Serbia hopes to sign a contract soon with Chicago-based UGT Renewables for the installation of photovoltaic systems with a combined capacity of 1 GW, President Aleksandar Vučić said. The company’s CFO Peter Goodall revealed domestic construction firms would be involved in the project.
The Export-Import Bank of the United States or EXIM offered a 20-year financing package to Serbia for 85% of the value of a potential 1 GW solar power deal that the government wants to agree with UGT Renewables, President Aleksandar Vučić told the press.
The Ministry of Mining and Energy signed a memorandum of understanding with the renewable energy company headquartered in Chicago. Few banks can offer such favorable funding conditions, Vučić stressed.
“This is the beginning of a new era for us. This is an important leap into the future for us. This is a memorandum of understanding. We are about to enter negotiations on all the conditions and it won’t be easy, but I believe we will complete them soon. I believe we will make the best possible agreement for the future of Serbia for something that is, perhaps, of crucial importance for the economic development of our country and its success within the so-called green agenda,” the president stated.
Photovoltaic plants will be built throughout Serbia on 2,000 hectares in total
The solar power plants in question should span a total of 2,000 hectares in ten or so locations throughout the country and reduce carbon dioxide emissions by 1.9 million tons per year, compared to Serbia’s current emissions of 51 million tons, according to Vučić. The photovoltaic project’s estimated output is equivalent to 3% of the current electricity production, he added.
Vučić expressed hope a contract would be signed soon and that within two years Serbia would have cleaner air, produce more electricity and improve energy efficiency and energy security. The government is about to reform and modernize the energy sector and state-owned enterprises, “which still haven’t essentially changed their habit not to change anything and to maintain the status quo,” he underscored.

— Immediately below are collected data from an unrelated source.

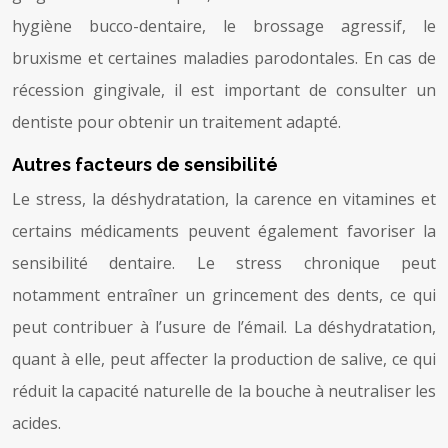
hygiène bucco-dentaire, le brossage agressif, le
bruxisme et certaines maladies parodontales. En cas de
récession gingivale, il est important de consulter un
dentiste pour obtenir un traitement adapté.
Autres facteurs de sensibilité
Le stress, la déshydratation, la carence en vitamines et
certains médicaments peuvent également favoriser la
sensibilité dentaire. Le stress chronique peut
notamment entraîner un grincement des dents, ce qui
peut contribuer à l’usure de l’émail. La déshydratation,
quant à elle, peut affecter la production de salive, ce qui
réduit la capacité naturelle de la bouche à neutraliser les
acides.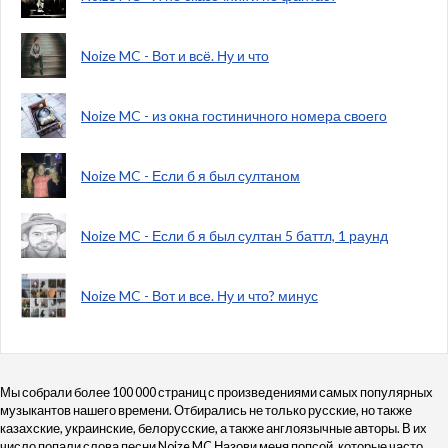
Noize MC - Вот и всё. Ну и что
Noize MC - из окна гостиничного номера своего
Noize MC - Если б я был султаном
Noize MC - Если б я был султан 5 баттл, 1 раунд
Noize MC - Вот и все. Ну и что? минус
Мы собрали более 100 000 страниц с произведениями самых популярных
музыкантов нашего времени. Отбирались не только русские, но также
казахские, украинские, белорусские, а также англоязычные авторы. В их
число попали слова песни Noize MC Назови меня попсой, которые часто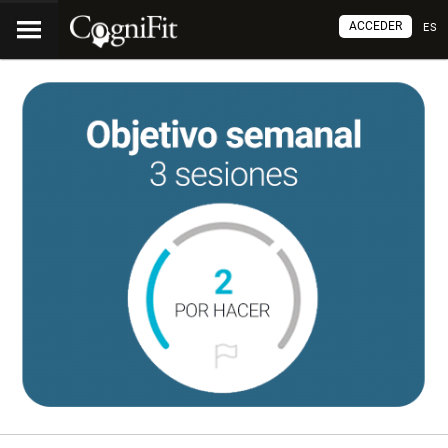
ACCEDER
ES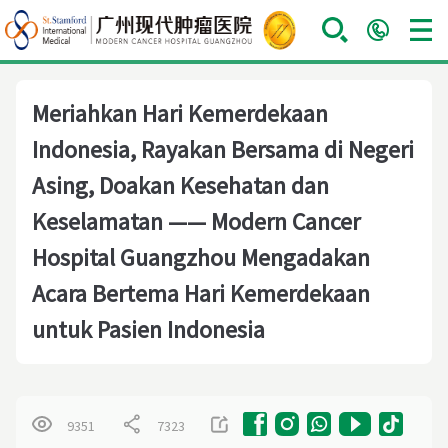
Meriahkan Hari Kemerdekaan
Indonesia, Rayakan Bersama di Negeri
Asing, Doakan Kesehatan dan
Keselamatan —— Modern Cancer
Hospital Guangzhou Mengadakan
Acara Bertema Hari Kemerdekaan
untuk Pasien Indonesia
9351
7323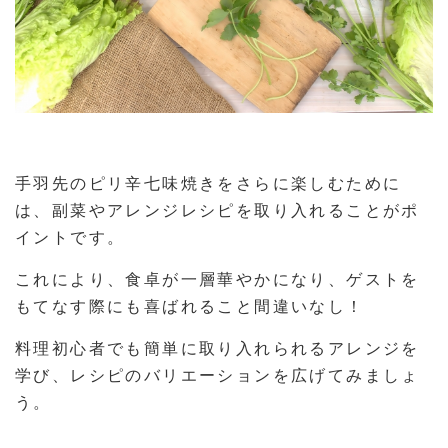
手羽先のピリ辛七味焼きをさらに楽しむために
は、副菜やアレンジレシピを取り入れることがポ
イントです。
これにより、食卓が一層華やかになり、ゲストを
もてなす際にも喜ばれること間違いなし！
料理初心者でも簡単に取り入れられるアレンジを
学び、レシピのバリエーションを広げてみましょ
う。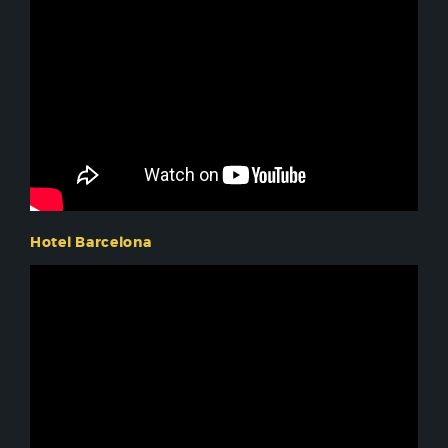
Hotel Barcelona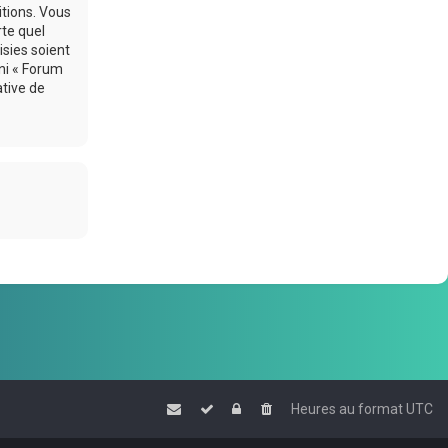
itions. Vous
rte quel
sies soient
ni « Forum
ative de
Heures au format
UTC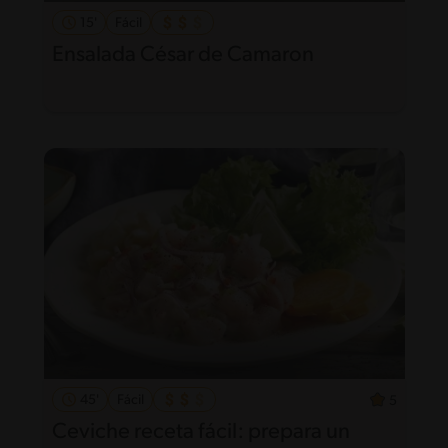
15'
Fácil
Ensalada César de Camaron
45'
Fácil
5
Ceviche receta fácil: prepara un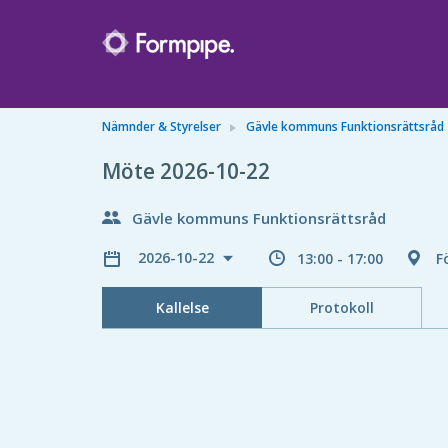
Nämnder & Styrelser
Gävle kommuns Funktionsrättsråd
Möte 2026-10-22
Gävle kommuns Funktionsrättsråd
2026-10-22
13:00 - 17:00
F
Kallelse
Protokoll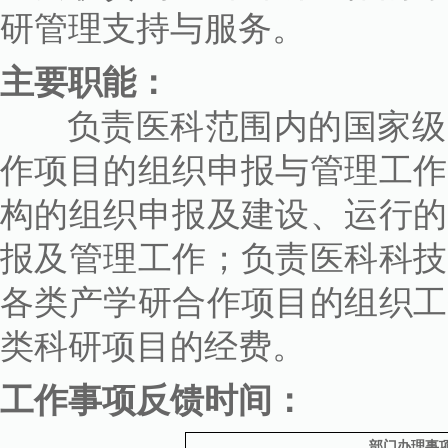
研管理支持与服务。
主要职能：
负责医科范围内的国家级、
作项目的组织申报与管理工作
构的组织申报及建设、运行的
报及管理工作；负责医科科技
各类产学研合作项目的组织工
类科研项目的经费。
工作事项反馈时间：
部门办理事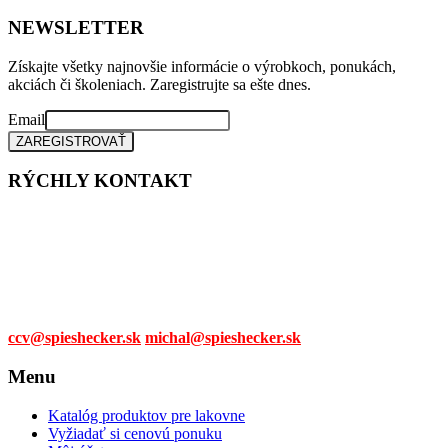
produkt
stránke
má
NEWSLETTER
produktu.
viacero
variantov.
Získajte všetky najnovšie informácie o výrobkoch, ponukách,
Možnosti
akciách či školeniach. Zaregistrujte sa ešte dnes.
si
môžete
Email
vybrať
na
stránke
RÝCHLY KONTAKT
produktu.
Tel. čísla:
0905 315 281,
0908 790 630
Mail:
ccv@spieshecker.sk
michal@spieshecker.sk
Menu
Katalóg produktov pre lakovne
Vyžiadať si cenovú ponuku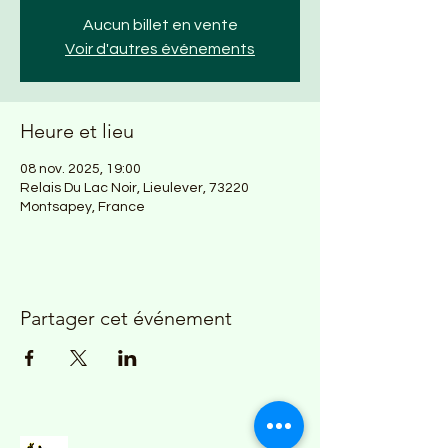
Aucun billet en vente
Voir d'autres événements
Heure et lieu
08 nov. 2025, 19:00
Relais Du Lac Noir, Lieulever, 73220
Montsapey, France
Partager cet événement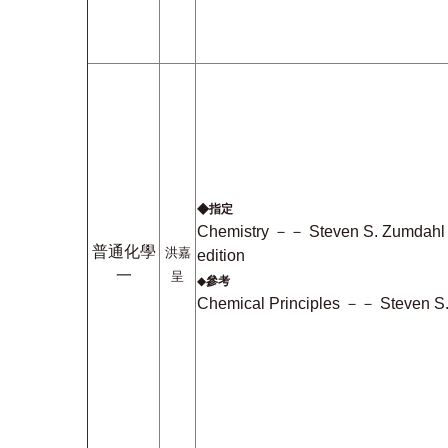
◆
指定
Chemistry －－ Steven S. Zumdahl 
普通化學
洪嘉
edition
一
呈
◆
參考
Chemical Principles －－ Steven S. 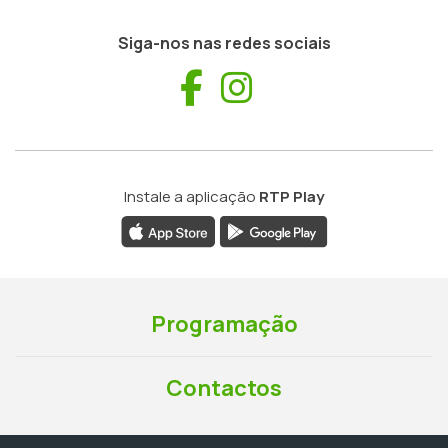
Siga-nos nas redes sociais
Facebook
Instagram
Instale a aplicação
RTP Play
Programação
Contactos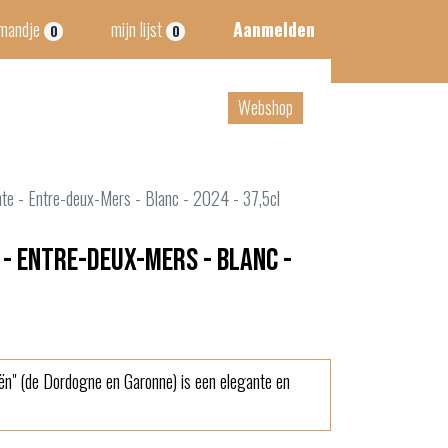
lmandje
mijn lijst
Aanmelden
0
0
tact
B2B
Webshop
te - Entre-deux-Mers - Blanc - 2024 - 37,5cl
- Entre-deux-Mers - Blanc -
ën" (de Dordogne en Garonne) is een elegante en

Solar panels are part of solution for EU’s upcoming CO2 border tax
The 1 GW solar power project with UGT Renewables will help the country balance electricity and avoid paying a CO2 tax, Vučić asserted. He noted the European Union delayed the introduction of the Carbon Border Adjustment Mechanism until 2026 and said Serbia must find solutions like solar energy for such difficult conditions.

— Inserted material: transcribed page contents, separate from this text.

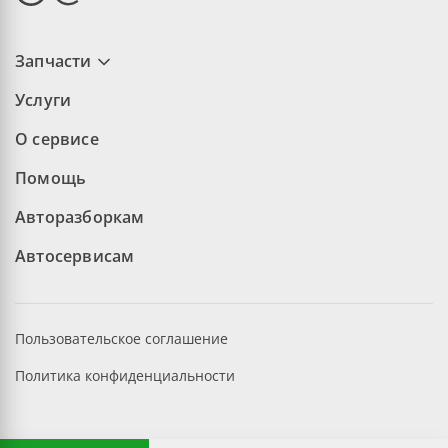
Запчасти
Услуги
О сервисе
Помощь
Авторазборкам
Автосервисам
Пользовательское соглашение
Политика конфиденциальности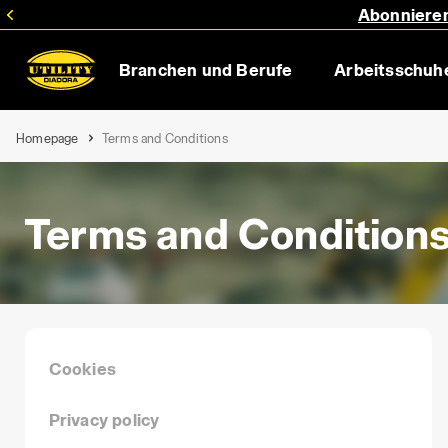
Abonnieren
Branchen und Berufe
Arbeitsschuh
Homepage
Terms and Conditions
Terms and Condition
Cookies
Privacy policy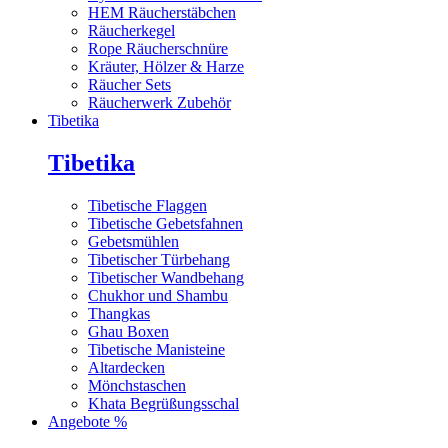
HEM Räucherstäbchen
Räucherkegel
Rope Räucherschnüre
Kräuter, Hölzer & Harze
Räucher Sets
Räucherwerk Zubehör
Tibetika
Tibetika
Tibetische Flaggen
Tibetische Gebetsfahnen
Gebetsmühlen
Tibetischer Türbehang
Tibetischer Wandbehang
Chukhor und Shambu
Thangkas
Ghau Boxen
Tibetische Manisteine
Altardecken
Mönchstaschen
Khata Begrüßungsschal
Angebote %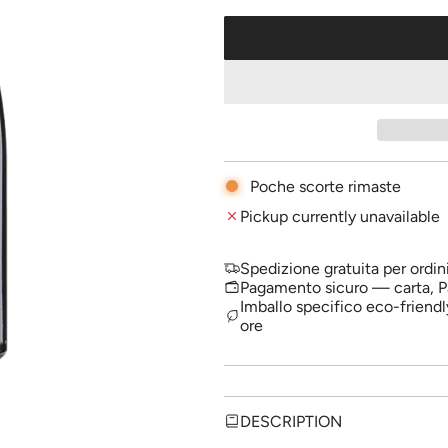
l
a
r
p
r
i
Poche scorte rimaste
c
Pickup currently unavailable
e
Spedizione gratuita per ordin
Pagamento sicuro — carta, P
Imballo specifico eco-friendl
ore
DESCRIPTION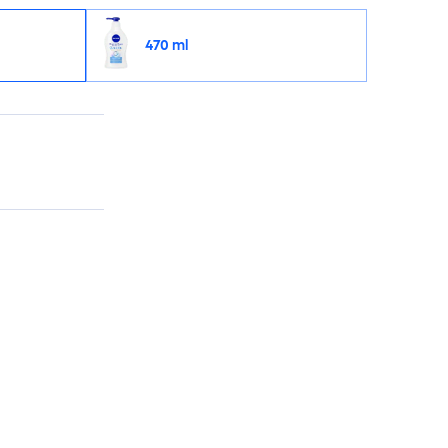
470 ml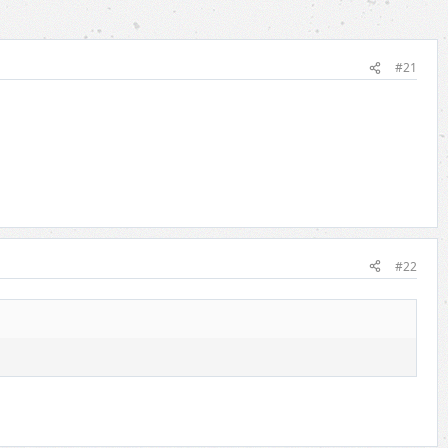
#21
#22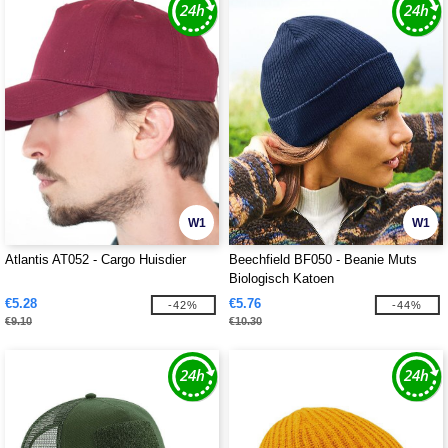
W1
W1
Atlantis AT052 - Cargo Huisdier
Beechfield BF050 - Beanie Muts
Biologisch Katoen
€5.28
€5.76
-42%
-44%
€9.10
€10.30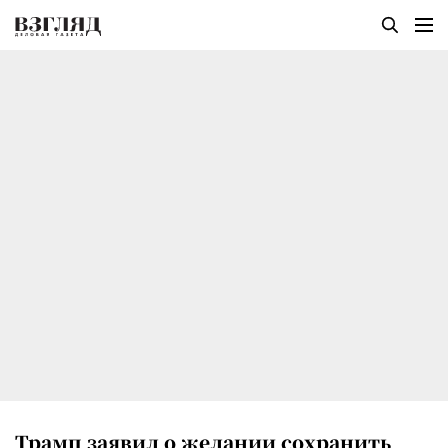
Трамп заявил о желании сохранить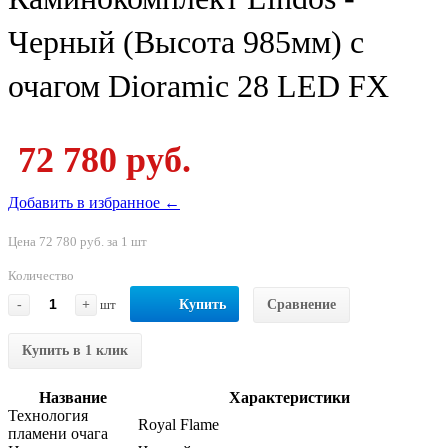
Черный (Высота 985мм) с
очагом Dioramic 28 LED FX
72 780 руб.
Добавить в избранное ←
Цена 72 780 руб. за 1 шт
Количество
-
+
шт
Купить
Сравнение
Купить в 1 клик
Название
Характеристики
Технология
Royal Flame
пламени очага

In his words, the government is “not ready to give up” on its coal-fired thermal power plants “within three days.” Vučić pointed to the benefits from having US companies in a country for the investment attractiveness of its economy.
UGT Renewables to build solar power plants on land of low economic value
UGT Renewables’ Chief Financial Officer Peter Goodall, who signed the memorandum with Deputy Prime Minister and Minister of Mining and Energy Zorana Mihajlović, said it is “the beginning of a process.” He added domestic construction firms would be involved.

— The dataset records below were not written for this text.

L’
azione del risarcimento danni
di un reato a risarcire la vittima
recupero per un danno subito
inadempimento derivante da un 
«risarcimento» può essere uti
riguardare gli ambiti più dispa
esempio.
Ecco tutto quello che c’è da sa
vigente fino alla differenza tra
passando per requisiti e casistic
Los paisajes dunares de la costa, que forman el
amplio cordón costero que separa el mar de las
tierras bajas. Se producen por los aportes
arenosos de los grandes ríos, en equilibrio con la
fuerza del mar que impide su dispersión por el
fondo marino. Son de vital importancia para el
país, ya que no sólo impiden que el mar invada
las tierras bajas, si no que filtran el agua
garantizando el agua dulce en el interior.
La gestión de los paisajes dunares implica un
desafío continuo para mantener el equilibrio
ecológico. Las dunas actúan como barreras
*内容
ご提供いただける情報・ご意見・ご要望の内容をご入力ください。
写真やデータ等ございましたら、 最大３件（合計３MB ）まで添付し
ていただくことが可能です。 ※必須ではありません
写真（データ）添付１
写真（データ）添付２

The company’s executive asserted it would work with relevant ministries on picking locations with the land of low economic value. He vowed to pay great attention to the environmental impact and the effects of the project on the local communities.
UGT Renewables is developing solutions that will support economic growth in Serbia and the surrounding region, Goodall said.
US Ambassador to Serbia Anthony Godfrey said the country’s new Law on the Use of Renewable Energy Sources significantly improved the conditions for investment in green energy and that it would result in lower prices for consumers and clean air for everyone.
UGT Renewables and its subsidiary Sun Africa design, build and manage utility-scale solar power projects.